Robertson-Smith declares that the doctrine—the highest degree of holiness can only be attained by abstinence—resulted from the political fusion in Egypt of numerous local cults in one national religion, with a national priesthood that represented imperial ideas.[817]

The statement, “countless pictures of offerings to the gods and the dead survive, but never a fish among them” has in the light of subsequent discoveries to be revised. One strong reason at any rate existed in its favour. In the Pyramid texts carved on the sepulchral chambers of the Pharaohs of the VIth Dynasty the hieroglyph of the fish was deliberately suppressed, which goes far to prove that fish were regarded as impure for kings. Furthermore, in the thousands of lines which contain spells for the future benefit of these dead Kings not one figure of a fish occurs.

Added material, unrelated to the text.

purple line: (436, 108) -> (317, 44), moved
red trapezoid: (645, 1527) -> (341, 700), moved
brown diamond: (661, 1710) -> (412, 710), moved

On the other hand, evidence exists of practices in apparent conflict with the above facts. Newberry,[818] provides two Middle Kingdom instances of fish being brought to the owner of the tomb, and Maspero[819] one of the New Kingdom.

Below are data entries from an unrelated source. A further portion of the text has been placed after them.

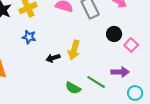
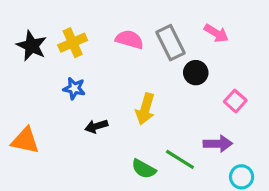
black circle: (114, 34) -> (196, 73), moved
black arrow: (53, 58) -> (96, 126), moved

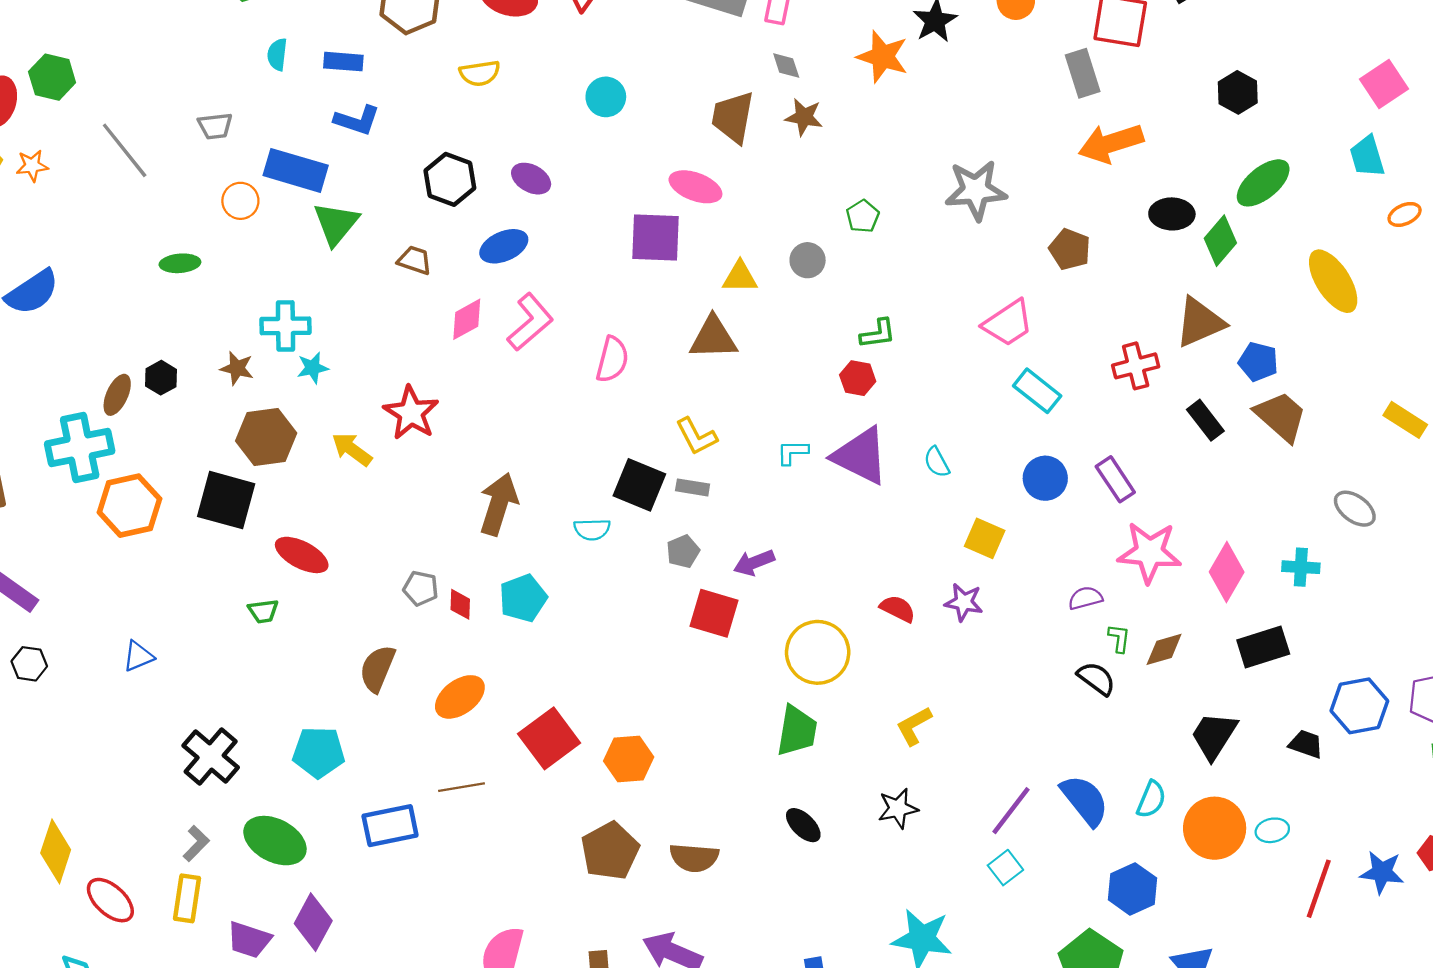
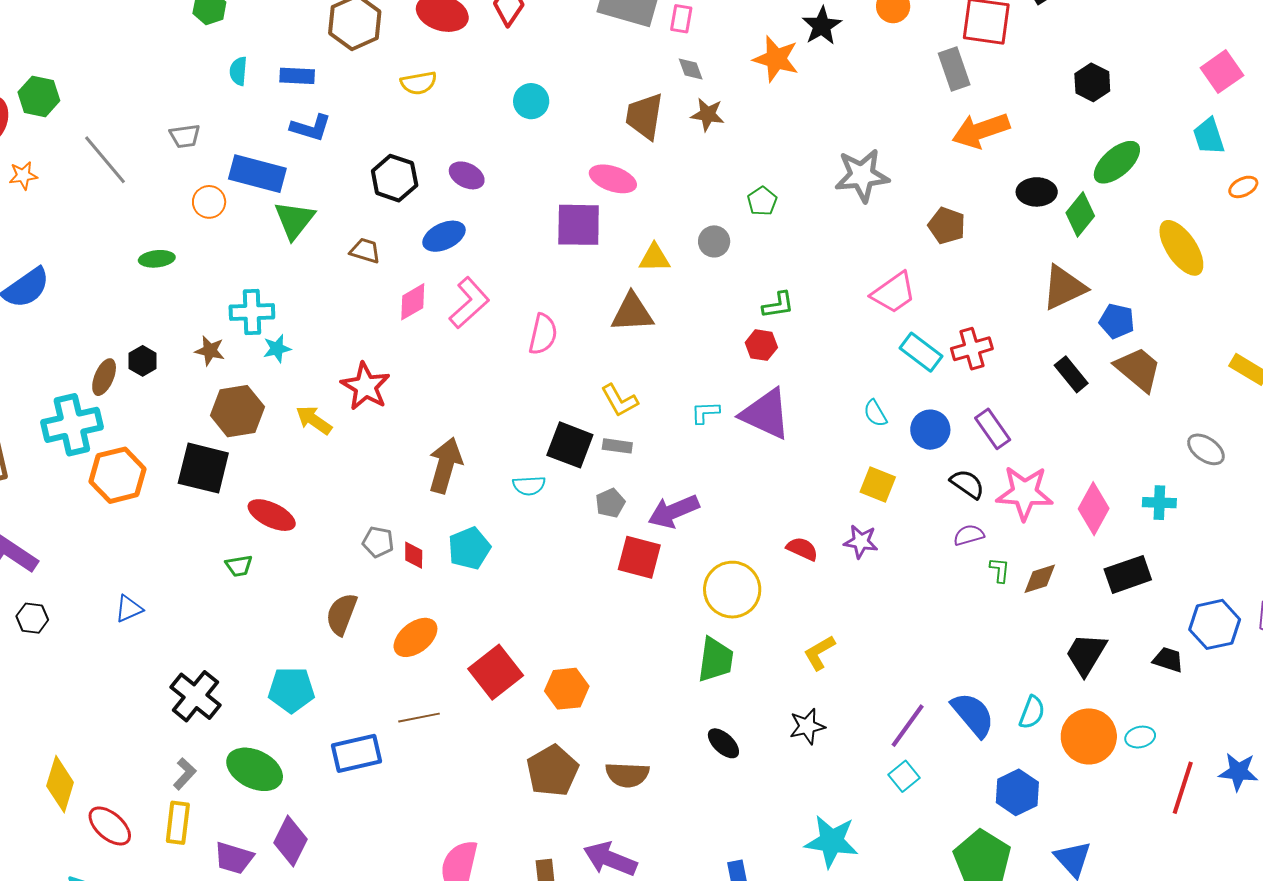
red cross: (1136, 366) -> (972, 349), moved
cyan semicircle: (937, 462) -> (875, 413), moved
purple arrow: (754, 563) -> (674, 511), size x1.4
black semicircle: (1096, 678) -> (967, 484), moved

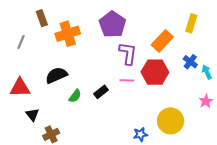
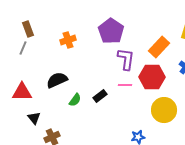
brown rectangle: (42, 18) -> (28, 29), moved
orange cross: (68, 34) -> (68, 40), size x0.7
yellow circle: (171, 121) -> (164, 110), moved

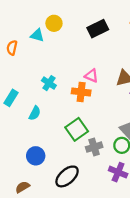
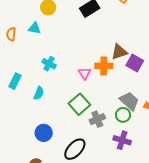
cyan triangle: (37, 35) -> (35, 28), moved
pink triangle: (91, 76) -> (85, 73), moved, turned 40
orange cross: (81, 92) -> (104, 66), moved

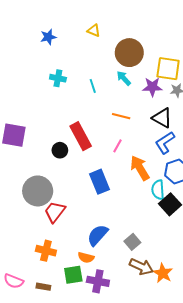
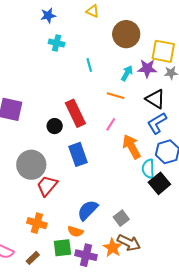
cyan cross: (58, 78) -> (57, 43), moved
cyan arrow: (124, 78) -> (127, 73), moved, turned 70
blue rectangle: (99, 182) -> (78, 154), moved
orange star: (163, 273) -> (113, 248), moved
brown rectangle: (43, 287) -> (33, 258), turned -56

Then, again, how about the famous representations of fish, both upon an altar and also on the face of an altar, in Capart’s work?[820] These basalt statues (he holds) exhibit the King making offerings of fish; others regard them merely as the King marching at the head of the Nile gods, and himself representing the great river, “the giver of all things good.”

Donations of fish were frequently made to the temples by the Kings. Rameses III., for instance (as the Harris Papyrus discloses) presented thousands and thousands, labelled “dressed, cut up, and from the canal.”[821] These gifts were not for the priests, but (probably) for their employés or the populace.

We read (in the Hammamat Stele) of “the officers of the Court Fishermen” attendant on Rameses IV. Their task, unlike that of a similar corps in the Chinese court whose duty (inter alia) was to manage the arrangements for the Emperor’s sport, principally consisted in securing “a plenty of fish” for the enormous entourage and servants of the monarch.

But the Pharaohs till Cleopatra were, as far as I can gather, personally as free from the sin of fishery, as the net offered to the Syrian goddess in the epigram of Heliodorus.[822]

The problem as to fish being offered or not to the gods or the dead may possibly be solved, if we bear in mind that while fish are never mentioned in the longer versions of the offering texts of the Old Kingdoms, and are not represented in the pictures of the food provided for the dead before the XIIth Dynasty, after that date some occasional instances to the contrary do occur.

Figures (even of food, as I have shown) drawn in the tombs were supposed to retain their original powers. To avoid their contact with the dead by walking into his chamber, figures of human beings, of animals including snakes, of birds, but not of insects, were, at any rate in the VIth and XIIth Dynasties, frequently mutilated.[823]

A prayer[824] shows how real was the fear: “Let not decay caused by any reptile make an end of me, and let them not come against me in their various forms.” The danger to the royal Ka from a fish swimming, or from the fish Clarias macracanthus walking from its habitat in the Upper Nile into the tomb chapel, beggars description!